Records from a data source
☆ ☆ ☆
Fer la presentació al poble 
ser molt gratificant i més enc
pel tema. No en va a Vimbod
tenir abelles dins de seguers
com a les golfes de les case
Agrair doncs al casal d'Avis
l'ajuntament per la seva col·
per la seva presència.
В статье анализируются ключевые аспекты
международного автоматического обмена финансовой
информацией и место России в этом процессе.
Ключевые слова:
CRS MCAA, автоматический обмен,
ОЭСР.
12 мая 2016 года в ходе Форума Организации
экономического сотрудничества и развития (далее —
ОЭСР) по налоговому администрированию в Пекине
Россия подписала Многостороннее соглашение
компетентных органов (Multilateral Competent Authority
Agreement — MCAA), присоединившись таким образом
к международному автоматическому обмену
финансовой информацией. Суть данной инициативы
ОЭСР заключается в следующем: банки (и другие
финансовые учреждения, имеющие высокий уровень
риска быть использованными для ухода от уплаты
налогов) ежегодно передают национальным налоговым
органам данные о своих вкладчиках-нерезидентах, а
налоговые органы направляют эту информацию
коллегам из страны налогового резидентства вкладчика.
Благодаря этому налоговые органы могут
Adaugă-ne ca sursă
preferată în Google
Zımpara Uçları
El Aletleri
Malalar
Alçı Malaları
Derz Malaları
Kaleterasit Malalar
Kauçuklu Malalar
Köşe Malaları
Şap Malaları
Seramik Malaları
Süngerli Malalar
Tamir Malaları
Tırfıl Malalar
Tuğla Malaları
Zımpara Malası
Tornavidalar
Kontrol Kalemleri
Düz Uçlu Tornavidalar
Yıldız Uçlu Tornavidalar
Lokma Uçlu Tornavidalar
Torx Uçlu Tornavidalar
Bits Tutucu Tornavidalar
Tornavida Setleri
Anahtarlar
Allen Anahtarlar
☆ ☆ ☆
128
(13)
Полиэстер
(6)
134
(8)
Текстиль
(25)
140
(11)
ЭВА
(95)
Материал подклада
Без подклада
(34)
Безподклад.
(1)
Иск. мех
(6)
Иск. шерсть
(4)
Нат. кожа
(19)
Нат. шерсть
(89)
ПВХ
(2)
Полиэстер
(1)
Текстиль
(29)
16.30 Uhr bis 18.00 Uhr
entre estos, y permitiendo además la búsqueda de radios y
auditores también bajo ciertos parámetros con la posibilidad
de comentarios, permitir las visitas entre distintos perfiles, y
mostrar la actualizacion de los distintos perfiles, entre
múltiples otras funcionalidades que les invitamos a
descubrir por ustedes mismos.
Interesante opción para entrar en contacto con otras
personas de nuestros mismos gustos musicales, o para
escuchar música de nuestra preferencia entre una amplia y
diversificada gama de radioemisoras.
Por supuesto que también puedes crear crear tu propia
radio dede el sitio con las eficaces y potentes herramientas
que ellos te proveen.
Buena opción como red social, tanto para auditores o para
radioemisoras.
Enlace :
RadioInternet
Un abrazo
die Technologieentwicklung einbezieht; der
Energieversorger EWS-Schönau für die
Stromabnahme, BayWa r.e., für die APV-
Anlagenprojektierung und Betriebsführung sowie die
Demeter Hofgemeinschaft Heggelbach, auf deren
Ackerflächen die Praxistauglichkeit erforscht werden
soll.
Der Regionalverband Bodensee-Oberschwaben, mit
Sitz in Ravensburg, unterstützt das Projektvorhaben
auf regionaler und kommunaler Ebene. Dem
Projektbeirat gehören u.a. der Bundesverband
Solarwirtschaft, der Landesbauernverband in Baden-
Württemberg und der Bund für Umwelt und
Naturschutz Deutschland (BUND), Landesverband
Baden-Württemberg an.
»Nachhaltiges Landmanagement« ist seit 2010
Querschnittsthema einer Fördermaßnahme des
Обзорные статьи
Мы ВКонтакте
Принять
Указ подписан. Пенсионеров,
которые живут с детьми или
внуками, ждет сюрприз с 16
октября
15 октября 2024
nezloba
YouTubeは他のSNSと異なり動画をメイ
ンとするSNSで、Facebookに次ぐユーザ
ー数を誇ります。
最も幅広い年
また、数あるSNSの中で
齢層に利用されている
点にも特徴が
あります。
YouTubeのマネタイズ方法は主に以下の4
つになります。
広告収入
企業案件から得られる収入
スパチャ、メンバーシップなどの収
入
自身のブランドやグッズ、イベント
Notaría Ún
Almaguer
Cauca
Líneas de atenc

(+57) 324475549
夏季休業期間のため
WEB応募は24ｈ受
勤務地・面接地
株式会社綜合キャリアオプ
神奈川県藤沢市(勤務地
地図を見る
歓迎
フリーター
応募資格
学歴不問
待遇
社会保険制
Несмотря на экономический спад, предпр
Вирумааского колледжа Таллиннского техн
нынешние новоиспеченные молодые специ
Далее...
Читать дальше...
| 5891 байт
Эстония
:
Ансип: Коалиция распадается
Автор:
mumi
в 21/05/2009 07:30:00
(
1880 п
☆ ☆ ☆
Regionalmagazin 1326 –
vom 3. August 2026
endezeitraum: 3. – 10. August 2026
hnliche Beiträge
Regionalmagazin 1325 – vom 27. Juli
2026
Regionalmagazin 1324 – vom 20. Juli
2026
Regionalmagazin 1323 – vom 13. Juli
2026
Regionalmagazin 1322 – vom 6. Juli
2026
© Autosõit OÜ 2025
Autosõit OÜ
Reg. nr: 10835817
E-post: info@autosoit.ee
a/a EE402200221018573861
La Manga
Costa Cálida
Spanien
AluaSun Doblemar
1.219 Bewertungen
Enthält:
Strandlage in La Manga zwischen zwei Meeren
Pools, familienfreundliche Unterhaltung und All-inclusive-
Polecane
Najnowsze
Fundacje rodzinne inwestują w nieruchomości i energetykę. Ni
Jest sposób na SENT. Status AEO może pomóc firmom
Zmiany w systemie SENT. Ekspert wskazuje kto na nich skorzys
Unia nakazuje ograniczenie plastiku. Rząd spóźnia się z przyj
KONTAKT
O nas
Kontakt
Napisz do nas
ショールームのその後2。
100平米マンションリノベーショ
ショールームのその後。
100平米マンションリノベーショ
☆ ☆ ☆
## How to complete this task
All lines in the records with the string "Malaları" should be copied out.

## Expected answer
Alçı Malaları
Derz Malaları
Köşe Malaları
Şap Malaları
Seramik Malaları
Tamir Malaları
Tuğla Malaları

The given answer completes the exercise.